> **BRIEF**: Your job is to return every line of the listing holding the string "with".

> **EXERCISE INPUTS**:
※ ※ ※

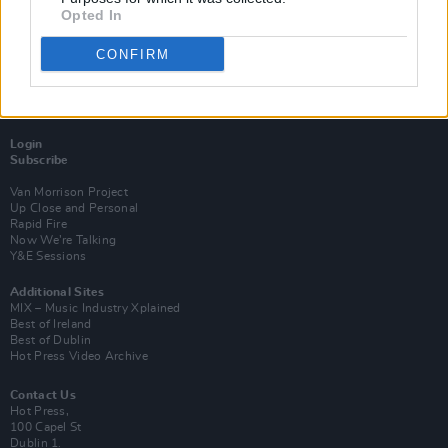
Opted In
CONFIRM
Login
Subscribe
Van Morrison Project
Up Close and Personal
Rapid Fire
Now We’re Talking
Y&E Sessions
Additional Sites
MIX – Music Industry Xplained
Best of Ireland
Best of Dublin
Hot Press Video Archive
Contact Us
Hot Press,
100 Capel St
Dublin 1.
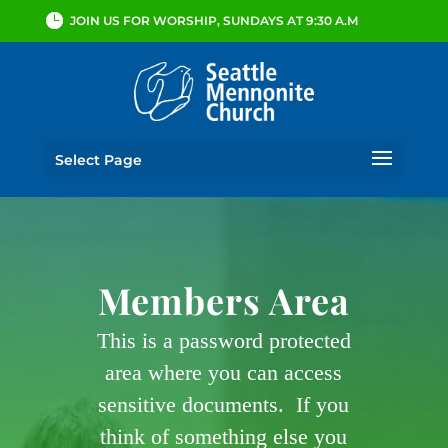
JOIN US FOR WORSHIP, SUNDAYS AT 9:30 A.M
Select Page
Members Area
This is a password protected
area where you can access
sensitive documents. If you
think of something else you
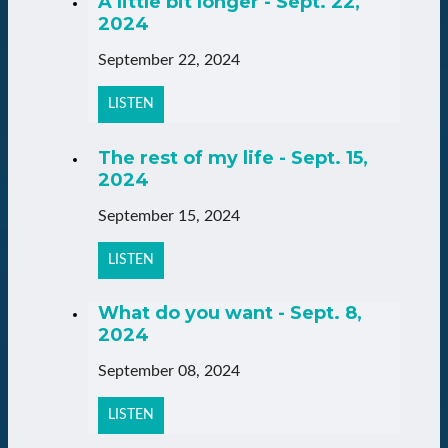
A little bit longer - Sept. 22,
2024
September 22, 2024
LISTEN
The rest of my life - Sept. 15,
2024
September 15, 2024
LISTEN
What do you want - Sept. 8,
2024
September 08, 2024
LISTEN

※ ※ ※

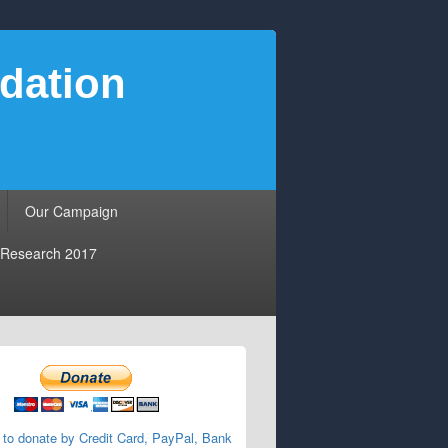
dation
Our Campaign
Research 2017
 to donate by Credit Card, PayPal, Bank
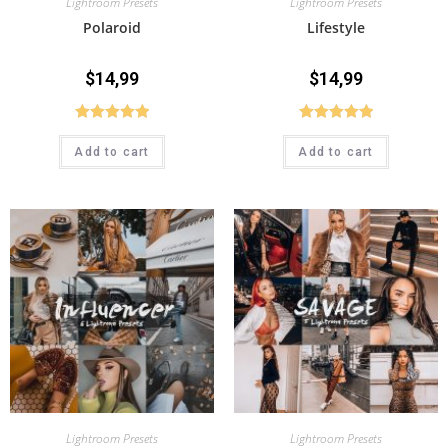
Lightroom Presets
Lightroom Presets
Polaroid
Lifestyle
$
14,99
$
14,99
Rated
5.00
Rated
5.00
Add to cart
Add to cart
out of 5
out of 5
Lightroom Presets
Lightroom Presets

※ ※ ※

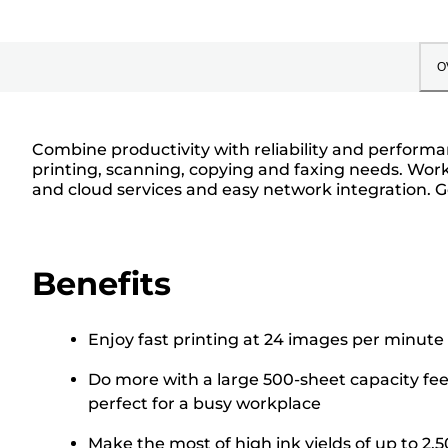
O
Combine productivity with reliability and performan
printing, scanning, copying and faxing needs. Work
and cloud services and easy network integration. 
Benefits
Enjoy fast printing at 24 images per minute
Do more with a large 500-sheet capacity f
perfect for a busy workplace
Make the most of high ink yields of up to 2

※ ※ ※

> **TASK OUTPUT**:
Combine productivity with reliability and performan
Do more with a large 500-sheet capacity f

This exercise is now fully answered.